▶ Exercise directions: Each entry should be given again exactly, with any image left out.
====== Exercise input
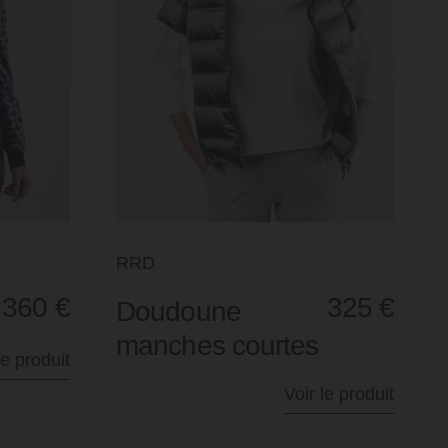
RRD
360
€
325
€
Doudoune
manches courtes
le produit
Voir le produit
============
▶ Written reply:
RRD
360
€
325
€
Doudoune
manches courtes
le produit
Voir le produit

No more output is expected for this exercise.